[Exercise directions]
Nothing in the data may be omitted; output it all verbatim.

[Data under study]
= = = = = = =

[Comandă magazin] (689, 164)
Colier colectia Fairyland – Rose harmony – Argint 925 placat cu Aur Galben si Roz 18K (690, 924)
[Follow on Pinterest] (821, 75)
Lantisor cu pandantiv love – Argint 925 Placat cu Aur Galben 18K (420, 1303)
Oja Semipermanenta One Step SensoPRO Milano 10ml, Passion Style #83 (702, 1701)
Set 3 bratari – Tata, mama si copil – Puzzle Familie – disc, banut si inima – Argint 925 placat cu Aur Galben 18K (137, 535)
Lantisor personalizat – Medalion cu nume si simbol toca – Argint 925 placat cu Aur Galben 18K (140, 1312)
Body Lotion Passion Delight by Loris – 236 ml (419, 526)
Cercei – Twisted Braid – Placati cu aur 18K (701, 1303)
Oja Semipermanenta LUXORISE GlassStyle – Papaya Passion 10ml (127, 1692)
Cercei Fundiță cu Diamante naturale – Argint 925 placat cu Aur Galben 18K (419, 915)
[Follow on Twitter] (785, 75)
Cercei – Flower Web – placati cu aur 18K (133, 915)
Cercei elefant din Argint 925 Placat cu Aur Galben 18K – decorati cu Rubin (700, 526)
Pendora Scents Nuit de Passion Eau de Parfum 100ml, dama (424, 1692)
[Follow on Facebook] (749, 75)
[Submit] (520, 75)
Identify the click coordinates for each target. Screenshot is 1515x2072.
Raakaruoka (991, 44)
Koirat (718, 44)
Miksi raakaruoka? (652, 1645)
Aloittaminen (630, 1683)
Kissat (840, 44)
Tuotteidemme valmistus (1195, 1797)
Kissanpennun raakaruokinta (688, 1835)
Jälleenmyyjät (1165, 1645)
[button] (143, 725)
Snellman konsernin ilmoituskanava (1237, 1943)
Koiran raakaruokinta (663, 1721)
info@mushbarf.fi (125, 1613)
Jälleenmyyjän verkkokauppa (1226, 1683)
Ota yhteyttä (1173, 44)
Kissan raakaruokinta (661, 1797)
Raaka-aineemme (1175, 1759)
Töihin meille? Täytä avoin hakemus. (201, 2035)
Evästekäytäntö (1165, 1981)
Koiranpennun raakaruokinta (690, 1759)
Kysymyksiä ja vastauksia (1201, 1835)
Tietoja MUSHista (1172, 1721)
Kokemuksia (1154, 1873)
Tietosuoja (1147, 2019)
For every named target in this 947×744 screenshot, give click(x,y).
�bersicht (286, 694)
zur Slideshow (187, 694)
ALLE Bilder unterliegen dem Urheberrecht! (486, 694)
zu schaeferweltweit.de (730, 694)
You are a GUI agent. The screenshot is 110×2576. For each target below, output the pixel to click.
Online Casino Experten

= = = = = = =

[Exercise output]
[Comandă magazin] (689, 164)
Colier colectia Fairyland – Rose harmony – Argint 925 placat cu Aur Galben si Roz 18K (690, 924)
[Follow on Pinterest] (821, 75)
Lantisor cu pandantiv love – Argint 925 Placat cu Aur Galben 18K (420, 1303)
Oja Semipermanenta One Step SensoPRO Milano 10ml, Passion Style #83 (702, 1701)
Set 3 bratari – Tata, mama si copil – Puzzle Familie – disc, banut si inima – Argint 925 placat cu Aur Galben 18K (137, 535)
Lantisor personalizat – Medalion cu nume si simbol toca – Argint 925 placat cu Aur Galben 18K (140, 1312)
Body Lotion Passion Delight by Loris – 236 ml (419, 526)
Cercei – Twisted Braid – Placati cu aur 18K (701, 1303)
Oja Semipermanenta LUXORISE GlassStyle – Papaya Passion 10ml (127, 1692)
Cercei Fundiță cu Diamante naturale – Argint 925 placat cu Aur Galben 18K (419, 915)
[Follow on Twitter] (785, 75)
Cercei – Flower Web – placati cu aur 18K (133, 915)
Cercei elefant din Argint 925 Placat cu Aur Galben 18K – decorati cu Rubin (700, 526)
Pendora Scents Nuit de Passion Eau de Parfum 100ml, dama (424, 1692)
[Follow on Facebook] (749, 75)
[Submit] (520, 75)
Identify the click coordinates for each target. Screenshot is 1515x2072.
Raakaruoka (991, 44)
Koirat (718, 44)
Miksi raakaruoka? (652, 1645)
Aloittaminen (630, 1683)
Kissat (840, 44)
Tuotteidemme valmistus (1195, 1797)
Kissanpennun raakaruokinta (688, 1835)
Jälleenmyyjät (1165, 1645)
[button] (143, 725)
Snellman konsernin ilmoituskanava (1237, 1943)
Koiran raakaruokinta (663, 1721)
info@mushbarf.fi (125, 1613)
Jälleenmyyjän verkkokauppa (1226, 1683)
Ota yhteyttä (1173, 44)
Kissan raakaruokinta (661, 1797)
Raaka-aineemme (1175, 1759)
Töihin meille? Täytä avoin hakemus. (201, 2035)
Evästekäytäntö (1165, 1981)
Koiranpennun raakaruokinta (690, 1759)
Kysymyksiä ja vastauksia (1201, 1835)
Tietoja MUSHista (1172, 1721)
Kokemuksia (1154, 1873)
Tietosuoja (1147, 2019)
For every named target in this 947×744 screenshot, give click(x,y).
�bersicht (286, 694)
zur Slideshow (187, 694)
ALLE Bilder unterliegen dem Urheberrecht! (486, 694)
zu schaeferweltweit.de (730, 694)
You are a GUI agent. The screenshot is 110×2576. For each target below, output the pixel to click.
Online Casino Experten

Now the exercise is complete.